O silêncio constrangedor após sua saída deixou-me pensativo: onde errara, pensava eu. Pensei, pensei e fiquei sem resposta.
Decepcionado fui até o banheiro passar uma água fria no rosto para reanimar. Ao olhar-me no espelho, encontrei a explicação para a reação negativa do casal.
Pendurada ao pescoço se destacava uma linda e pouco discreta chupeta amarela.
Animal! Como você faz uma coisa destas! – urrei...
A explicação: até o dia 13 de maio, dia da libertação dos escravos, os calouros da engenharia eram obrigados a andar na escola ou fora dela, com uma chupeta pendurada ao pescoço e usar uma indecorosa touca amarela.
Toda vez que cruzassem com um veterano eram obrigados a cobrir a cabeça com a touca e sugar a chupeta com sofreguidão. Caso contrário poderiam ser punidos pela Comissão de Trote. Ao chegar ao curso tirara a touca, mas esquecera da chupeta.
Falha imperdoável!
A vida continuava...
O trabalho estava árduo e precisávamos de ajuda.

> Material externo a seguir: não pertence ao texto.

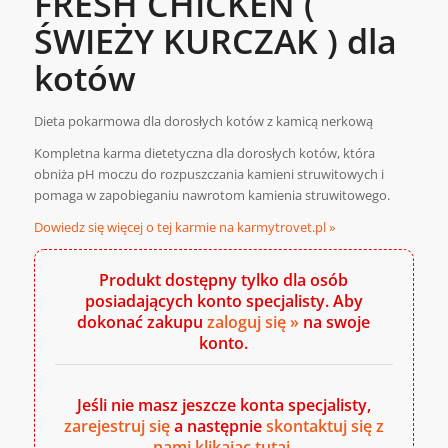
FRESH CHICKEN (
ŚWIEŻY KURCZAK ) dla
kotów
Dieta pokarmowa dla dorosłych kotów z kamicą nerkową
Kompletna karma dietetyczna dla dorosłych kotów, która
obniża pH moczu do rozpuszczania kamieni struwitowych i
pomaga w zapobieganiu nawrotom kamienia struwitowego.
Dowiedz się więcej o tej karmie na karmytrovet.pl »
Produkt dostępny tylko dla osób
posiadających konto specjalisty. Aby
dokonać zakupu
zaloguj się »
na swoje
konto.
Jeśli nie masz jeszcze konta specjalisty,
zarejestruj się
a następnie
skontaktuj się z
nami klikając tutaj
.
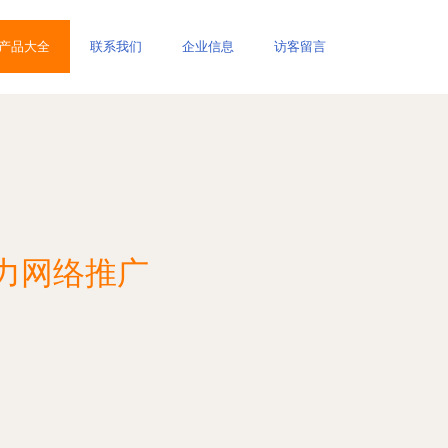
产品大全
联系我们
企业信息
访客留言
力网络推广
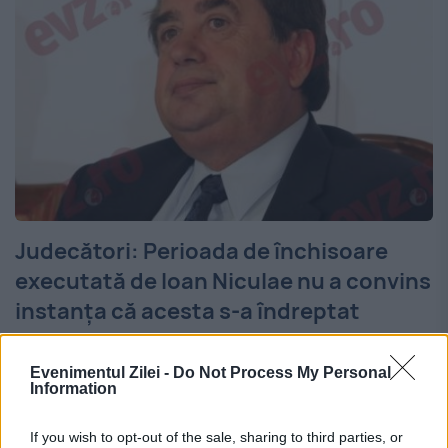
Judecători: Perioada de închisoare
executată de Ioan Niculae nu a convins
instanţa că acesta s-a îndreptat
8 SEPTEMBRIE 2015
Evenimentul Zilei -
Do Not Process My Personal
Omul de afaceri Ioan Niculae nu a fost
Information
eliberat condiţionat deoarece perioada
If you wish to opt-out of the sale, sharing to third parties, or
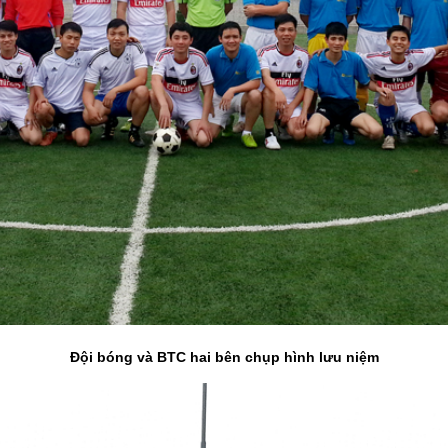
Đội bóng và BTC hai bên chụp hình lưu niệm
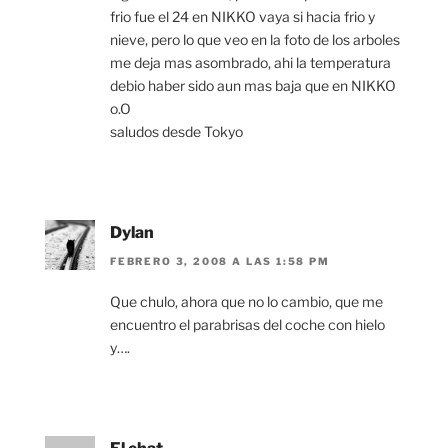
frio fue el 24 en NIKKO vaya si hacia frio y
nieve, pero lo que veo en la foto de los arboles
me deja mas asombrado, ahi la temperatura
debio haber sido aun mas baja que en NIKKO
o.O
saludos desde Tokyo
Dylan
FEBRERO 3, 2008 A LAS 1:58 PM
Que chulo, ahora que no lo cambio, que me
encuentro el parabrisas del coche con hielo
y….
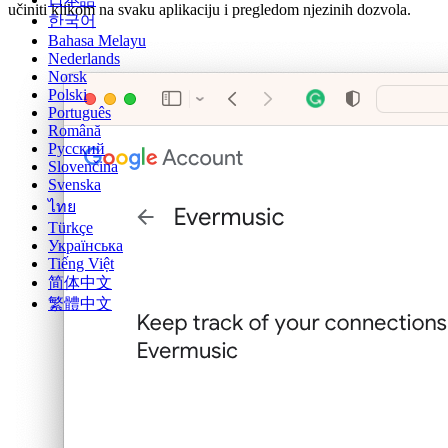
učiniti klikom na svaku aplikaciju i pregledom njezinih dozvola.
한국어
Bahasa Melayu
Nederlands
Norsk
Polski
Português
Română
Русский
Slovenčina
Svenska
ไทย
Türkçe
Українська
Tiếng Việt
简体中文
繁體中文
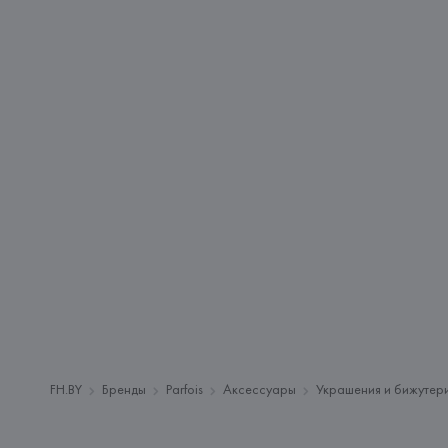
FH.BY
Бренды
Parfois
Аксессуары
Украшения и бижутер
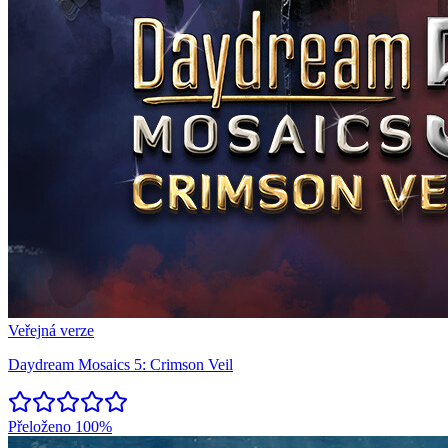
Veřejná verze
Daydream Mosaics 5: Crimson Veil
Přeloženo
100%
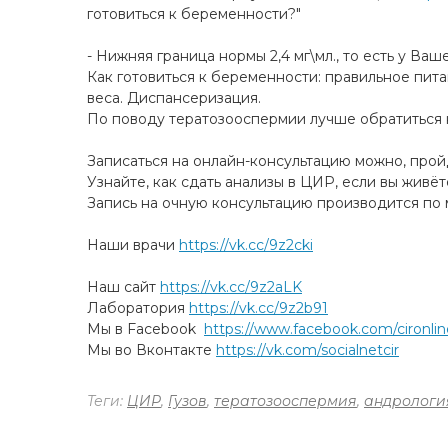
готовиться к беременности?"
- Нижняя граница нормы 2,4 мг\мл., то есть у Ва
Как готовиться к беременности: правильное пит
веса. Диспансеризация.
По поводу тератозооспермии лучше обратиться 
Записаться на онлайн-консультацию можно, про
Узнайте, как сдать анализы в ЦИР, если вы живё
Запись на очную консультацию производится по м
Наши врачи
https://vk.cc/9z2cki
Наш сайт
https://vk.cc/9z2aLK
Лаборатория
https://vk.cc/9z2b91
Мы в Facebook
https://www.facebook.com/cironlin
Мы во Вконтакте
https://vk.com/socialnetcir
Теги:
ЦИР
,
Гузов
,
тератозооспермия
,
андрологи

Decidimos, então, criar uma diretoria, com salário definido em função dos possíveis lucros do curso. Era uma forma de contar com a colaboração do Antonio Carlos sem troná-lo, no entanto, sócio.
Assim, o Diretor Geral ficou sendo o Ivan, eu, Diretor Secretário e o Antônio Carlos, Diretor Financeiro, ou melhor, usando o termo da época, Diretor Tesoureiro.
Depois de várias e desgastantes reuniões o quadro de professores ficou, provisoriamente composto: nós três, os diretores, e mais Daniel Augusto, Martiniano Lauro, Werner e Rubens.
No dia aprazado, 16 de abril, o curso começou a funcionar. Tínhamos então 8 alunos em sala, quase um aluno para cada professor.
No dia 30 de abril, feito o balanço do mês e pagas todas as contas inclusive aluguel, porcentagem do Almirante (ah! Não gosto desse cara! - pensava com os meus botões) e os salários dos professores, recebi 4.270 Cruzeiros. Como tinha aplicado 5.115, meu prejuízo foi de 845 Cruzeiros.
Melhor do que esperava...
No mês de maio eram 15 os alunos, optamos por dispensar um professor e no fim do mês recebi limpos de qualquer prejuízo 9.027 Cruzeiros.
Estávamos no caminho certo.
- Trecho de meu livro "Cheiros da Vida" escrito em 2001.